One additional bit of information that I just realized may be relevant here is that we have a parent child relation between user and usercontact. So, the exception is happening when it is doing something with the child type. For reference, here's a gist with the full mapping for the index: https://gist.github.com/jillesvangurp/d0cd29573b876f9cc4d3

jillesvangurp commented 10 years ago

Also, we're using testNg and surefire. The elasticsearch node is started in a @BeforeSuite. We use a very large threadcount and randomized order to surface any issues related to inter test dependencies and stability of our system. This pretty much means all our integration test classes are starting at the same time.
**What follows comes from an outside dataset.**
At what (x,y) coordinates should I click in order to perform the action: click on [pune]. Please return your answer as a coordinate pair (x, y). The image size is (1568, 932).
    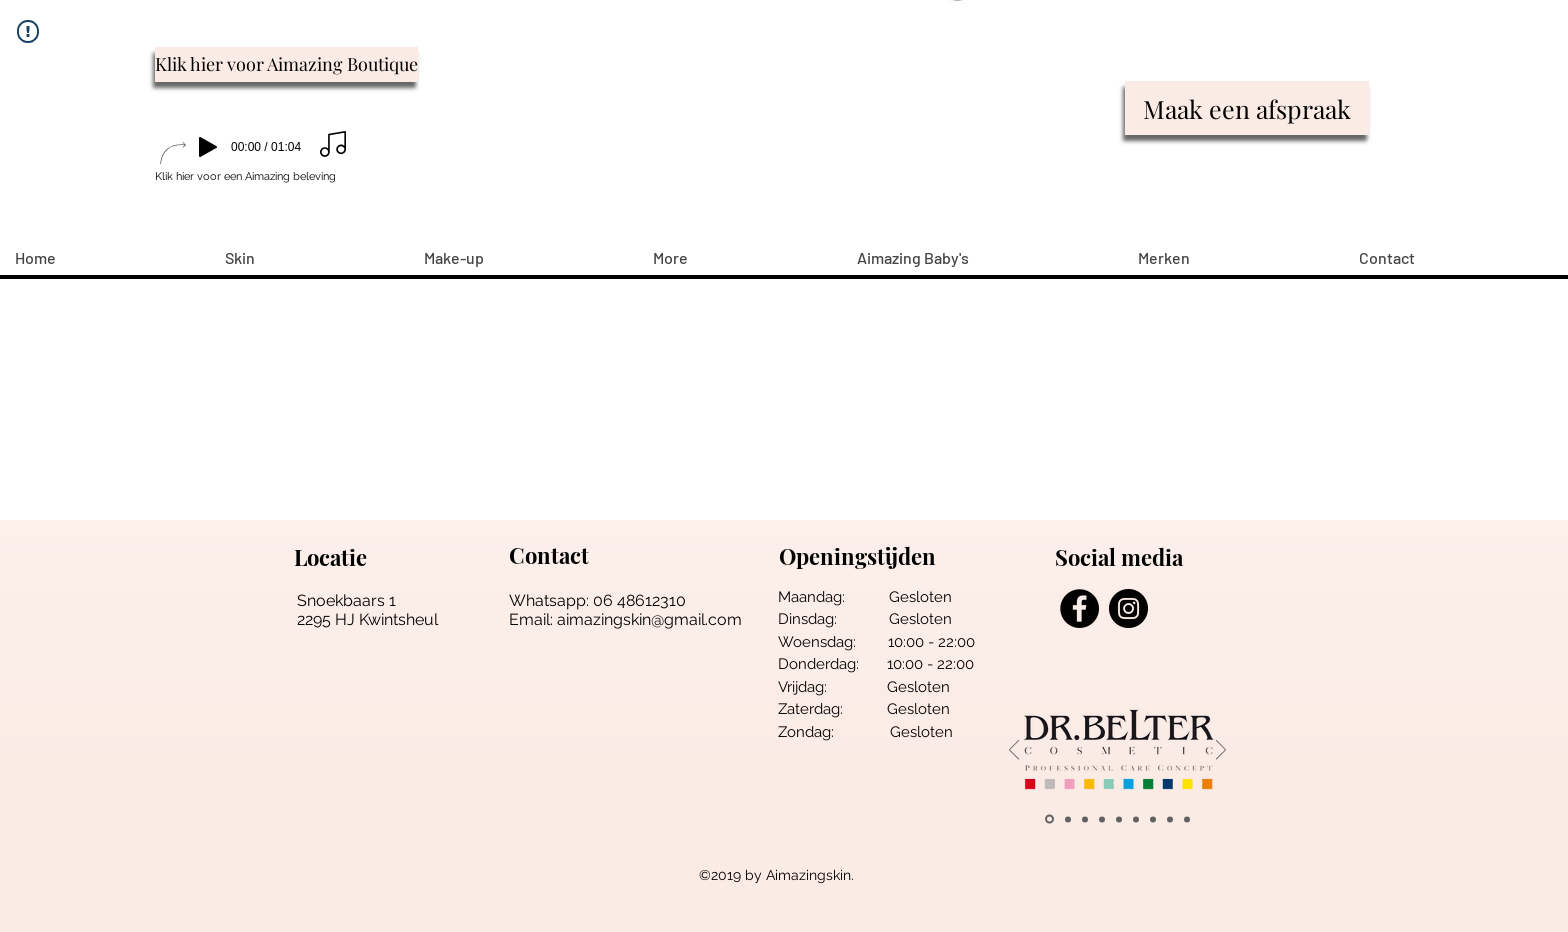     Looking at the image, I should click on (1085, 819).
We generally use randomized test data and there are a lot of calls to /_refresh to ensure indices are committed in each tests.

<plugin>
                <groupId>org.apache.maven.plugins</groupId>
                <artifactId>maven-surefire-plugin</artifactId>
                <configuration>
                    <parallel>classes</parallel>
                    <threadCount>50</threadCount>
                    <runOrder>random</runOrder>
                    <argLine>-Xms1024m -Xmx2048m</argLine>
                    <properties>
                        <property>
                            <name>listener</name>
                            <value>io.linko.ng.testutil.TestProgressLogger</value>
                        </property>
                    </properties>
                </configuration>
            </plugin>
martijnvg commented 10 years ago

Thanks for the provided information @jillesvangurp

I opened: #8168 for this issue. Are you able to verify if the non fatal NPE doesn't occur any more with this fix in your test infrastructure?

jillesvangurp commented 10 years ago

No problem. Unfortunately, most of our builds don't trigger this exception; so it is a bit hard for me to confirm. I've only spotted it twice out of dozens of test runs over the past week. If you issue another beta, I'll be able to depend on that at least.